(Entries taken from a collection)
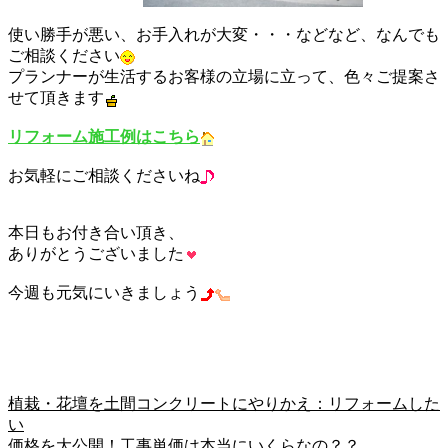
使い勝手が悪い、お手入れが大変・・・などなど、なんでも
ご相談ください
プランナーが生活するお客様の立場に立って、色々ご提案さ
せて頂きます
リフォーム施工例はこちら
お気軽にご相談くださいね
本日もお付き合い頂き、
ありがとうございました
今週も元気にいきましょう
植栽・花壇を土間コンクリートにやりかえ：リフォームした
い
価格を大公開！工事単価は本当にいくらなの？？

> Action item
Each line from the one with "プランナーが生活するお客様の立場に立って、色々ご提案さ" through the last line of the records above must be retyped exactly, and no other line may be given.

> Answer to this problem
プランナーが生活するお客様の立場に立って、色々ご提案さ
せて頂きます
リフォーム施工例はこちら
お気軽にご相談くださいね
本日もお付き合い頂き、
ありがとうございました
今週も元気にいきましょう
植栽・花壇を土間コンクリートにやりかえ：リフォームした
い
価格を大公開！工事単価は本当にいくらなの？？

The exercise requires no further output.